Achieving the aims of the 2015 Paris Agreement will require structural changes to overcome the carbon dependency of our economies. First, it will require core climate policy instruments, such as an explicit carbon price and phase out of all fossil fuel subsidies. Beyond these steps, governments must align policies across a diverse range of non-climate areas.

Carbon prices are an essential element to decarbonise the economy. They are indispensable to induce cost-effective abatement, to steer investment towards low-carbon infrastructure technologies and to discourage carbon-intensive production and consumption. Globally, countries are far from exploiting the full potential of emissions pricing policies. Most emissions across OECD and BRIICS (Brazil, the Russian Federation, India, Indonesia, the People’s Republic of China [hereafter China] and South Africa) are not priced at all, and 90% are priced at less than EUR 30 per tonne of CO2 (see chapter on Taxes and subsidies).

Current policies do not provide stable and sufficient economic incentives for firms to reduce the costs of future mitigation.

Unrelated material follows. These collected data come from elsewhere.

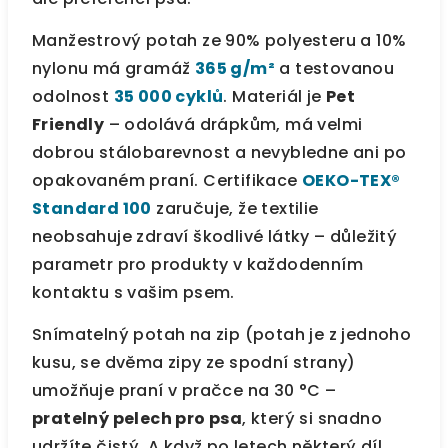
Manžestrový potah ze 90% polyesteru a 10%
nylonu má gramáž
365 g/m²
a testovanou
odolnost
35 000 cyklů
. Materiál je
Pet
Friendly
– odolává drápkům, má velmi
dobrou stálobarevnost a nevybledne ani po
opakovaném praní. Certifikace
OEKO-TEX®
Standard 100
zaručuje, že textilie
neobsahuje zdraví škodlivé látky – důležitý
parametr pro produkty v každodenním
kontaktu s vašim psem.
Snímatelný potah na zip (potah je z jednoho
kusu, se dvěma zipy ze spodní strany)
umožňuje praní v pračce na 30 °C –
pratelný pelech pro psa
, který si snadno
udržíte čistý. A když po letech některý díl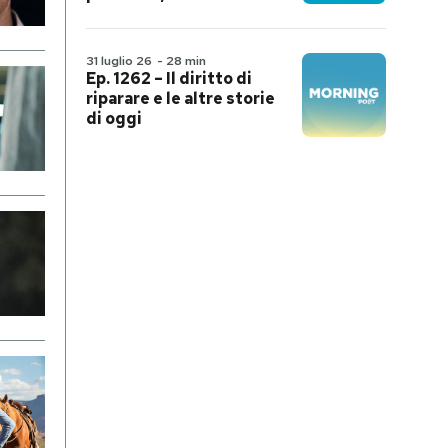
31 luglio 26
-
28 min
Ep. 1262 – Il diritto di
riparare e le altre storie
di oggi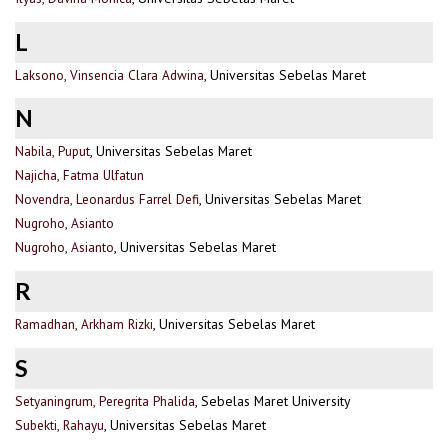
L
Laksono, Vinsencia Clara Adwina
, Universitas Sebelas Maret
N
Nabila, Puput
, Universitas Sebelas Maret
Najicha, Fatma Ulfatun
Novendra, Leonardus Farrel Defi
, Universitas Sebelas Maret
Nugroho, Asianto
Nugroho, Asianto
, Universitas Sebelas Maret
R
Ramadhan, Arkham Rizki
, Universitas Sebelas Maret
S
Setyaningrum, Peregrita Phalida
, Sebelas Maret University
Subekti, Rahayu
, Universitas Sebelas Maret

Nor do they provide incentives for investments that take account of rising climate risks. Introducing a predictable long-term path of carbon prices will allow firms to adapt their investment plans to expected future increases in carbon prices. This is particularly important for investment in long-lived assets.

Progress towards green growth can be assessed against trends in CO2 emission productivity from the production and demand (footprint) perspectives, and the level of decoupling achieved between GHG emissions and economic growth. These trends can further be related to domestic objectives and international commitments and to changes in atmospheric concentrations of GHG.

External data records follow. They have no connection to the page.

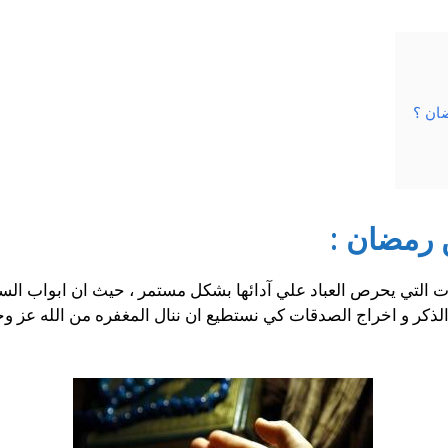
ضان ؟
 رمضان :
ت التي يحرص العباد علي آدائها بشكل مستمر ، حيث ان ابواب ال
الذكر و اخراج الصدقات كي نستطيع ان ننال المغفره من الله عز وج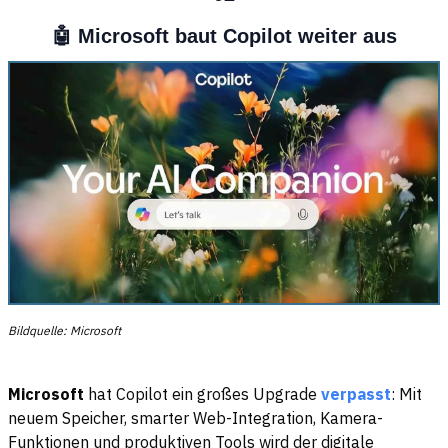
🤖 Microsoft baut Copilot weiter aus
Bildquelle: Microsoft
Microsoft
hat Copilot ein großes Upgrade
verpasst
: Mit
neuem Speicher, smarter Web-Integration, Kamera-
Funktionen und produktiven Tools wird der digitale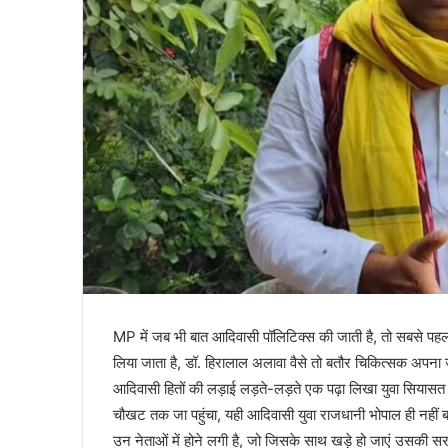
MP में जब भी बात आदिवासी पॉलिटिक्स की जाती है, तो सबसे प
लिया जाता है, डॉ. हिरालाल अलावा वैसे तो बतौर चिकित्सक अपना 
आदिवासी हितों की लड़ाई लड़ते-लड़ते एक पढ़ा लिखा युवा सियासत
चौखट तक जा पहुंचा, यही आदिवासी युवा राजधानी भोपाल ही नहीं बल
उन नेताओं में होने लगी है, जो जिसके साथ खड़े हो जाएं उसकी सरक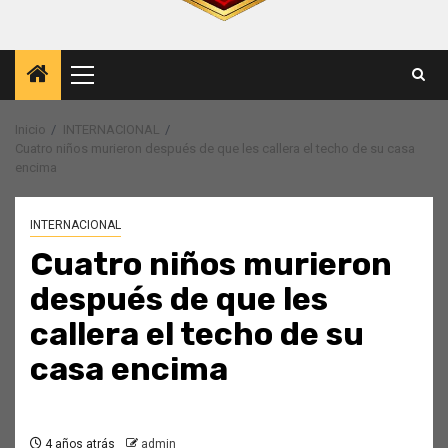
Menú
principal
Inicio
INTERNACIONAL
Cuatro niños murieron después de que les callera el techo de su casa
encima
INTERNACIONAL
Cuatro niños murieron
después de que les
callera el techo de su
casa encima
4 años atrás
admin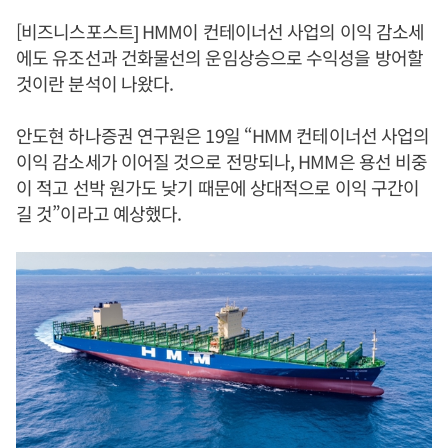
[비즈니스포스트] HMM이 컨테이너선 사업의 이익 감소세
에도 유조선과 건화물선의 운임상승으로 수익성을 방어할
것이란 분석이 나왔다.
안도현 하나증권 연구원은 19일 “HMM 컨테이너선 사업의
이익 감소세가 이어질 것으로 전망되나, HMM은 용선 비중
이 적고 선박 원가도 낮기 때문에 상대적으로 이익 구간이
길 것”이라고 예상했다.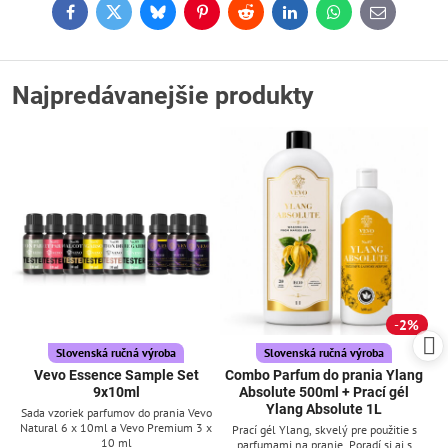
Facebook
Twitter
Bluesky
Pinterest
Reddit
LinkedIn
WhatsApp
E-
mail
Najpredávanejšie produkty
2%
Slovenská ručná výroba
Slovenská ručná výroba
Vevo Essence Sample Set
Combo Parfum do prania Ylang
9x10ml
Absolute 500ml + Prací gél
Ylang Absolute 1L
Sada vzoriek parfumov do prania Vevo
Natural 6 x 10ml a Vevo Premium 3 x
Prací gél Ylang, skvelý pre použitie s
10 ml
parfumami na pranie. Poradí si aj s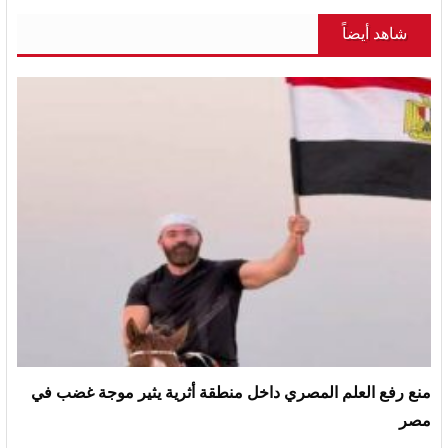
شاهد أيضاً
منع رفع العلم المصري داخل منطقة أثرية يثير موجة غضب في
مصر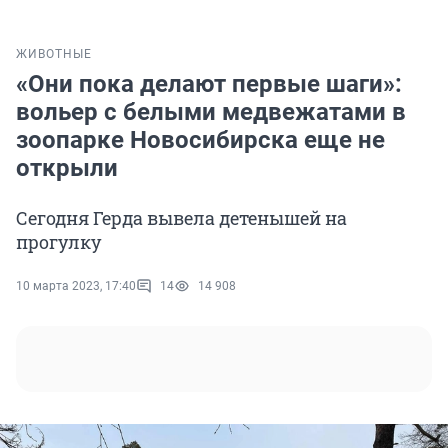
ЖИВОТНЫЕ
«Они пока делают первые шаги»:
вольер с белыми медвежатами в
зоопарке Новосибирска еще не
открыли
Сегодня Герда вывела детенышей на
прогулку
10 марта 2023, 17:40
14
14 908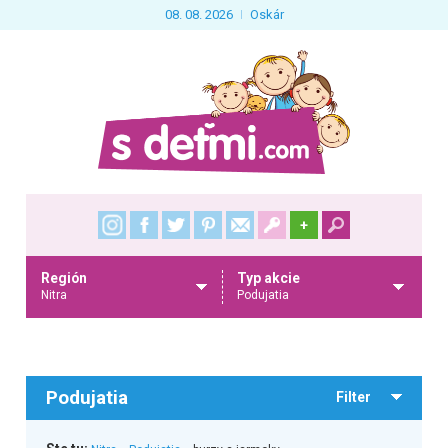
08. 08. 2026
Oskár
+
Región
Typ akcie
Nitra
Podujatia
Podujatia
Filter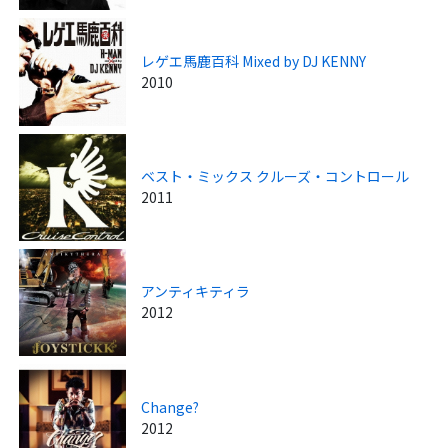
レゲエ馬鹿百科 Mixed by DJ KENNY
2010
ベスト・ミックス クルーズ・コントロール
2011
アンティキティラ
2012
Change?
2012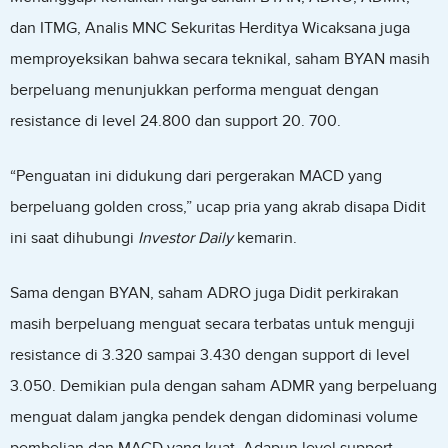
dan ITMG, Analis MNC Sekuritas Herditya Wicaksana juga
memproyeksikan bahwa secara teknikal, saham BYAN masih
berpeluang menunjukkan performa menguat dengan
resistance di level 24.800 dan support 20. 700.
“Penguatan ini didukung dari pergerakan MACD yang
berpeluang golden cross,” ucap pria yang akrab disapa Didit
ini saat dihubungi
Investor Daily
kemarin.
Sama dengan BYAN, saham ADRO juga Didit perkirakan
masih berpeluang menguat secara terbatas untuk menguji
resistance di 3.320 sampai 3.430 dengan support di level
3.050. Demikian pula dengan saham ADMR yang berpeluang
menguat dalam jangka pendek dengan didominasi volume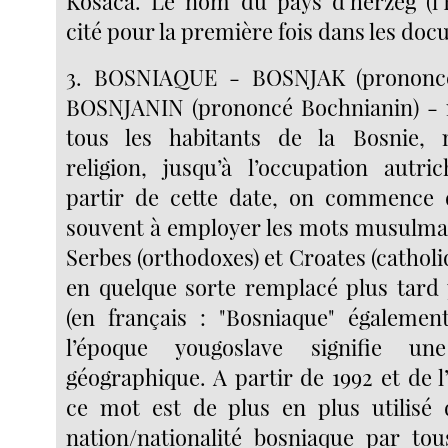
Kosaca. Le nom du pays d’herzeg (l’
cité pour la première fois dans les doc
3. BOSNIAQUE - BOSNJAK (prononcé
BOSNJANIN (prononcé Bochnianin) - m
tous les habitants de la Bosnie, 
religion, jusqu’à l’occupation autric
partir de cette date, on commence 
souvent à employer les mots musulma
Serbes (orthodoxes) et Croates (catholi
en quelque sorte remplacé plus tard 
(en français : "Bosniaque" égalemen
l’époque yougoslave signifie un
géographique. A partir de 1992 et de l
ce mot est de plus en plus utilisé 
nation/nationalité bosniaque par to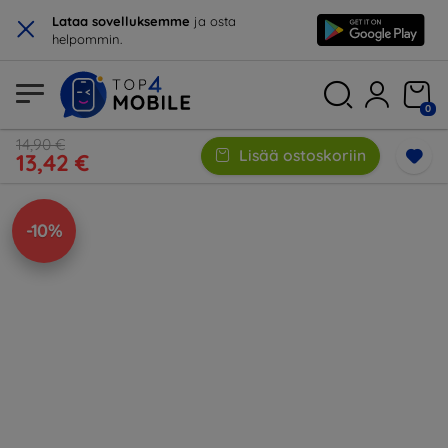
×
Lataa sovelluksemme
ja osta
helpommin.
0
14,90 €
Lisää ostoskoriin
13,42 €
-10%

CO2 emissions from energy use are still growing worldwide, mainly due to increases in transport and energy sectors. In 2014, global energy-related CO2 emissions reached a record high of 32.38 billion tonnes, or 58% more than in 1990. Production-based emissions growth has decelerated in OECD countries in the wake of the 2008 financial crises. In part, this reflects an on-going decline in the contribution of industry to overall economic activity. In BRIICS economies, emissions have continued to rise sharply (Figure 1.1).

The carbon productivity of OECD economies has improved, as CO2 emissions increased at a lower rate than real GDP (relative decoupling). Half of OECD countries have decreased emissions in absolute terms (absolute decoupling). Beyond decreases in economic activity, this reflects shifts in industrial structure, in energy supply mix and improved energy efficiency (see chapter on Energy productivity). Nine out of ten of the Nationally Determined Contributions (NDCs) submitted at the 2015 Paris Climate Summit included a reference to energy efficiency. Yet, countries such as Chile, Japan and Turkey have made limited progress in raising carbon productivity since 1995. In Saudi Arabia, Brazil and Argentina, carbon productivity has actually decreased (Figure 1.2a, Figure 1.3a).

Most reporting is based on the production perspective. This includes emissions generated on the national territory without taking trade flows into account. Countries may thus show absolute decoupling from a production perspective, but not in terms of their final demand. This is due both to changing trade patterns and to the shift of polluting industries to lower-cost locations, often with more lax environmental regulations.

A more nuanced picture thus emerges when emissions are considered from the perspective of final demand. Total emissions generated to satisfy domestic final demand in OECD countries have increased faster than emissions from domestic production. Over 1995-2011, only 12 OECD countries achieved absolute decoupling of demand-based CO2 emissions from real GDP (e.g. Denmark and Germany). This could also reflect improvements on the production side through cleaner energy use (consumption of cleaner domestic production). In three OECD countries (e.g. Norway) and three non-OECD economies (e.g. Indonesia) demand-based CO2 emissions increased faster than income (Figure 1.2b, Figure 1.3b). High oil prices in 2011 and lower export s...